§ What to produce:
Each line that contains the word "USDT" is to be copied from the records below.

(Transcribed page contents)

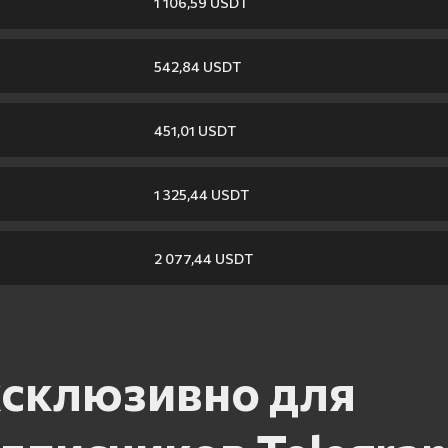
1 106,59 USDT
542,84 USDT
451,01 USDT
1 325,44 USDT
2 077,44 USDT
склюзивно для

§ Response:
1 106,59 USDT
542,84 USDT
451,01 USDT
1 325,44 USDT
2 077,44 USDT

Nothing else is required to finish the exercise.